The NRF found more than 89 million consumers shopped both online and in stores—including mobile and click-and-collect orders—which was up nearly 40 percent from the year prior. What’s more, these particular shoppers spent an average of $93 more than the shoppers who stuck to a single channel.

“This year’s research clearly shows that the investments made by retailers are paying off in a big way. Over the last couple of days, what I heard in discussions with retail CEOs across all categories and segments was very positive, driven by macro conditions of low unemployment and rising wages combined with the right mix of merchandise at great prices,” said NRF president and CEO Matthew Shay in a statement. “This is a very strong emotional start to the holiday season and a positive indicator of where we are headed over the next month.”

2. They Came, They Saw…

Top destinations included department stores (42 percent), online retailers (38 percent), apparel stores (30 percent), grocery stores (30 percent), discount stores (29 percent) and electronics stores (27 percent).

3. They Wanted…

The most popular items included apparel (cited by 57 percent of respondents), toys (34 percent), books and video games (29 percent), electronics (26 percent) and gift cards (20 percent).

4. They Shopped on Marquee Dates

The most popular online shopping day was Cyber Monday (67.4 million shoppers), followed closely by Black Friday (65.2 million). However, when it came to in-store shopping, it was Black Friday that was most popular (67 million).

5. They Still Have Shopping to Do

The NRF found consumers still have about half—56 percent—of their holiday shopping left, which is in part because there’s an additional shopping day this year and they feel less rushed.
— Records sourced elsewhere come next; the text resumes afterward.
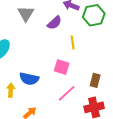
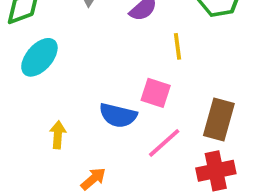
blue semicircle: (29, 79) -> (118, 115), moved
brown rectangle: (95, 80) -> (219, 119), size x1.5

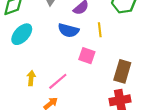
blue semicircle: (118, 115) -> (68, 30), moved
pink line: (164, 143) -> (58, 81), moved

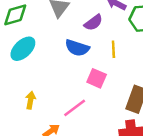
pink line: (58, 81) -> (75, 108), moved

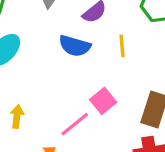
pink square: (97, 78) -> (103, 101), moved, turned 30

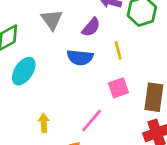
pink square: (103, 101) -> (118, 88), moved, turned 30

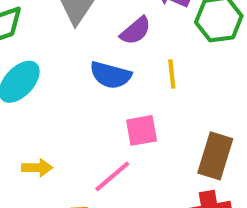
pink square: (118, 88) -> (142, 130), moved
yellow arrow: (44, 123) -> (37, 168), turned 84

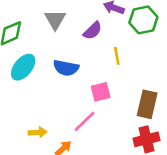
blue semicircle: (111, 75) -> (66, 68), moved
yellow arrow: (37, 168) -> (38, 132), moved

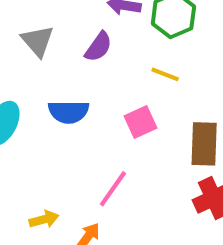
yellow line: (117, 56) -> (165, 74), moved, turned -48
pink square: (101, 92) -> (140, 122), moved

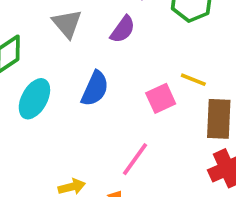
yellow line: (165, 74) -> (193, 80), moved
blue semicircle: (69, 112) -> (95, 89), turned -66

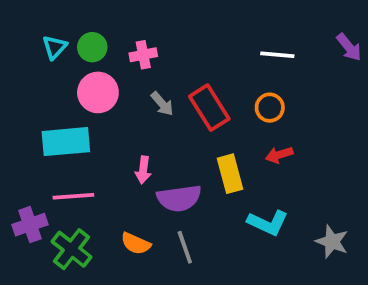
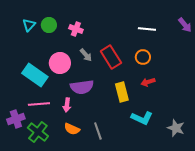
pink cross: (143, 55) -> (76, 29), turned 32
pink circle: (98, 92) -> (60, 63), moved
cyan rectangle: (66, 142) -> (35, 75), turned 40
pink arrow: (143, 170) -> (67, 105), moved
purple semicircle: (179, 198) -> (82, 87), moved

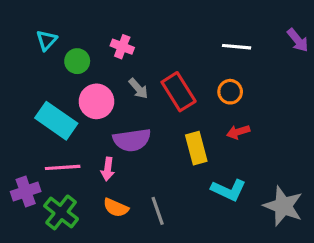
green circle: (49, 25) -> (77, 61), moved
gray star: (176, 128) -> (283, 206), size x1.4

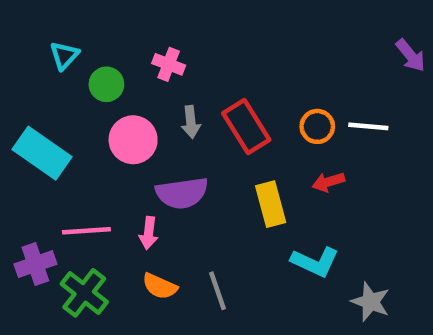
white line: (237, 47) -> (368, 126), moved
gray arrow: (138, 88) -> (191, 122), turned 35
cyan rectangle: (56, 121) -> (42, 153), moved
gray star: (283, 206) -> (371, 302), moved, size x0.7

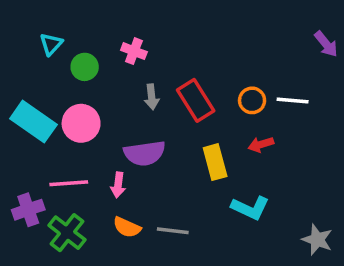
pink circle: (133, 140) -> (81, 123), moved
gray line: (217, 291) -> (173, 231), turned -64
gray star: (371, 302) -> (317, 240), moved

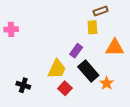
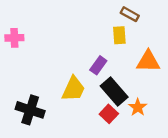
brown rectangle: (101, 11) -> (130, 14), turned 48
black cross: (23, 85) -> (30, 110), size x1.5
red square: (65, 88) -> (109, 114), moved

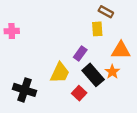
orange star: (138, 107) -> (112, 72), moved
red square: (109, 114) -> (79, 93), moved

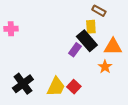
yellow trapezoid: (60, 73) -> (56, 87), moved
black rectangle: (93, 75) -> (87, 41), moved
black cross: (25, 90) -> (23, 84), turned 35

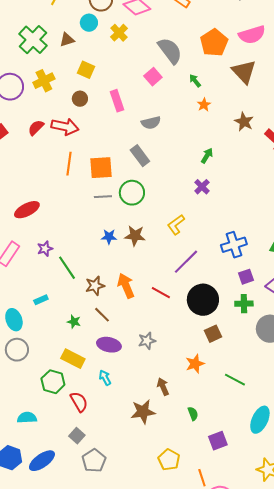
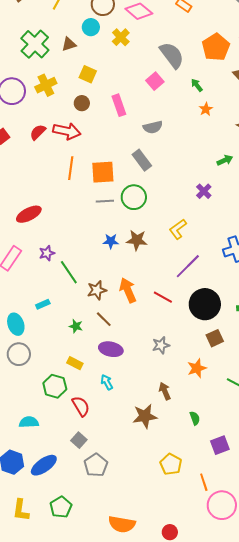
green arrow: (207, 156) -> (225, 160), moved, turned 35
gray star: (147, 341) -> (161, 345), moved
yellow rectangle: (73, 359) -> (75, 363), size x0.7

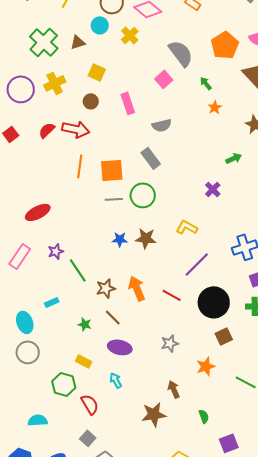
yellow L-shape: (178, 229) -> (187, 227), turned 65

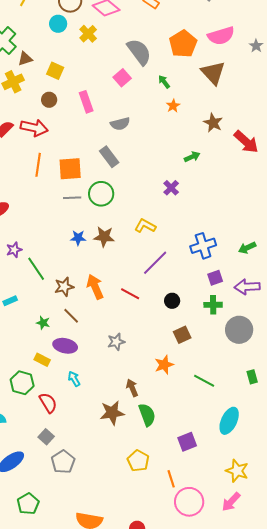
brown triangle: (78, 42) -> (25, 59), moved
black circle: (214, 302) -> (172, 301), size x0.5
gray star: (170, 343) -> (116, 342), moved
purple ellipse: (120, 347) -> (65, 346), moved
green semicircle: (204, 416) -> (147, 415), moved, size x1.6

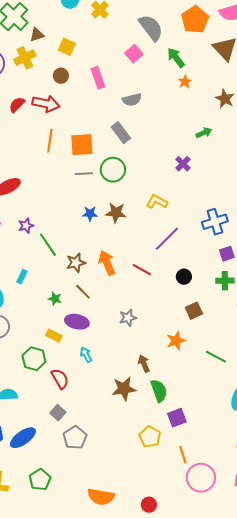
green arrow: (164, 82) -> (176, 58), size x1.5
cyan rectangle: (10, 301) -> (22, 277), turned -40
purple square: (187, 442) -> (177, 418), moved

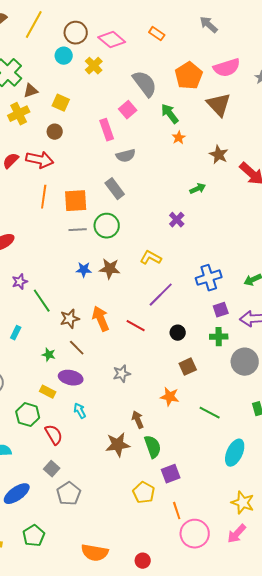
pink rectangle: (98, 78) -> (107, 130), moved
orange star: (176, 341) -> (170, 397), turned 30

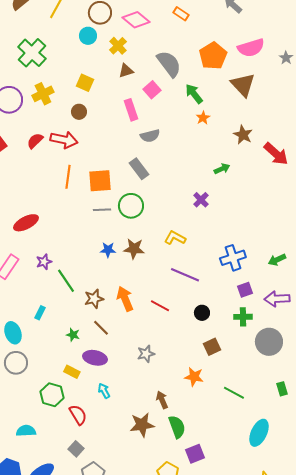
brown triangle: (31, 91) -> (126, 71), moved
purple line: (161, 295) -> (185, 275), turned 68

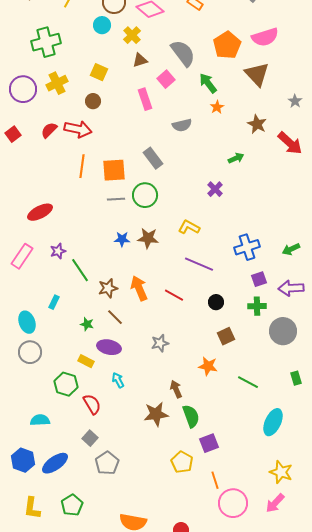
green cross: (32, 53) -> (46, 42), turned 32
gray star: (286, 58) -> (295, 101), moved
gray semicircle: (150, 136) -> (182, 125), moved

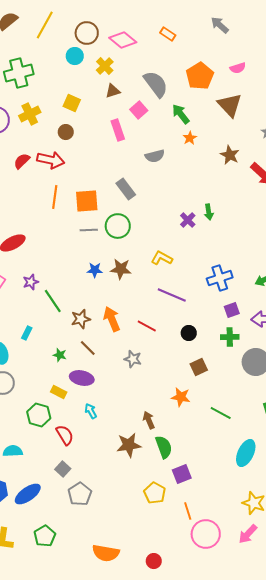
pink semicircle: (265, 37) -> (238, 68), size x0.6
green arrow: (236, 158) -> (209, 212), moved, turned 105
gray star: (160, 343) -> (133, 359), moved, turned 30

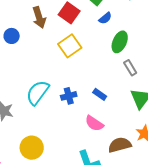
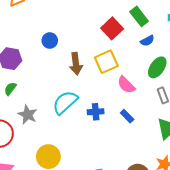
brown arrow: (39, 17) -> (76, 64), moved
pink semicircle: (94, 123) -> (126, 85), moved

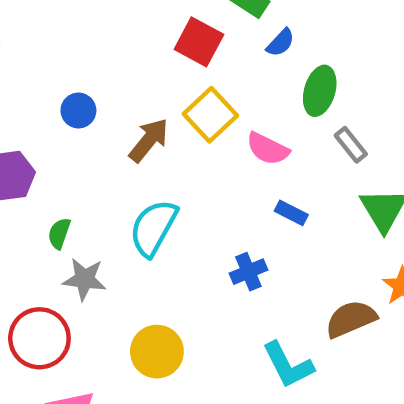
brown arrow: (76, 64) -> (149, 140), turned -115
green semicircle: (10, 89) -> (59, 233), moved
blue cross: (96, 112) -> (248, 272), moved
What’s more, Thorn said 23 percent of shoppers haven’t started their holiday shopping yet, which is another reason to expect more spending to come.

Or, as Mark Mathews, vice president of research development and industry analysis at the NRF, put it, “There’s lots of dry powder out there for people to shop as the season progresses.”

6. They’re Spending on Themselves

U.S. consumers still have shopping to do because many took advantage of Cyber Week promotions to buy for themselves—self-gifting was up 13 percent this year—which, noted Phil Rist, executive vice president of strategy at research firm Prosper, leaves gifts to buy for others.

Consumers 18 to 24 spent the most on themselves with an average of $149, which Thorn said means they have “redefined Black Friday as Me Friday.”

Those with the deepest pockets were 35- to 44-year-olds, who spent an average of $413.05 last weekend.

7. They Want Products to Be In Stock

According to Mathews, a key for retailers will be keeping a watchful eye on inventory for the rest of the season.

“I think situations where you get in trouble is if you don’t get inventory right,” he said. “If a customer goes in to a store and a product isn’t on the shelf, then the mobile phone does come out.”

8. They Expect Deals To Keep Coming

Most consumers think Cyber Week deals will continue or improve as the season progresses.

“The smart consumer is the post-recession consumer,” Thorn added.

9. They’re Using Social to Find Bargains

More consumers are using social channels as discovery tools this year—that includes the number of consumers using Instagram to find deals, which was up 73 percent, and the number of consumers using Pinterest, which was up 45 percent. And, Thorn said, the percentage of men using Pinterest exceeded women.

10. They’re Starting Earlier

The NRF said the holiday season has ballooned to two months, starting after Halloween.

“I think at the end of the day, what we’re seeing is Black Friday remains a traditional, if not an emotional, start to the holiday season,” Thorn added.